Records from a collection
*** Begin section ***

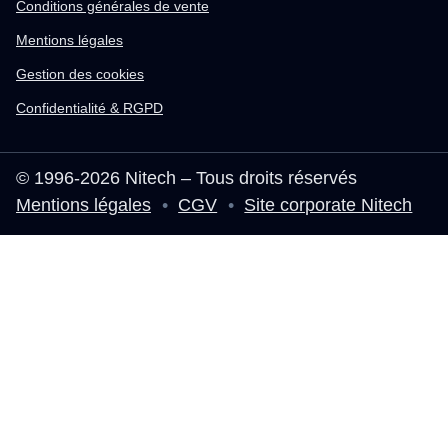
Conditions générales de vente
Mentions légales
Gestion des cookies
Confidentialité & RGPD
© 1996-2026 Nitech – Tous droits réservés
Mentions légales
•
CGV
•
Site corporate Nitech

*** End section ***
*** Begin section ***

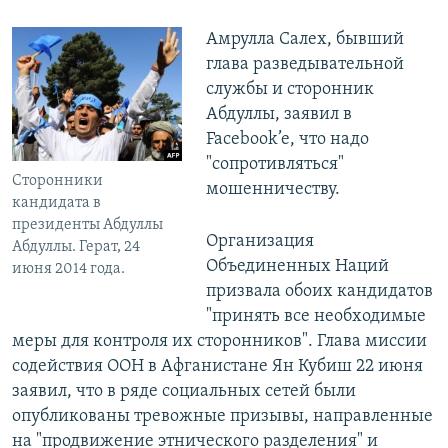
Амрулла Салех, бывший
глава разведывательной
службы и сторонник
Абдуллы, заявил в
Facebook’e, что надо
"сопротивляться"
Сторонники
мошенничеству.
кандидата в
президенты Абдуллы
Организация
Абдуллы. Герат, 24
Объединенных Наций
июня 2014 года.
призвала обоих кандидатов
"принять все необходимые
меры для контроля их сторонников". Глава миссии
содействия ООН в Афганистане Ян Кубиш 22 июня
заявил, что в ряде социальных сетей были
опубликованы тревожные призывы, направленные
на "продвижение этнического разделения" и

*** End section ***

Aim of the task: Your task is to retype the entries verbatim, starting with the line that holds "Confidentialité & RGPD" and stopping after the line that holds "Site corporate Nitech".

Answer area:
Confidentialité & RGPD
© 1996-2026 Nitech – Tous droits réservés
Mentions légales
•
CGV
•
Site corporate Nitech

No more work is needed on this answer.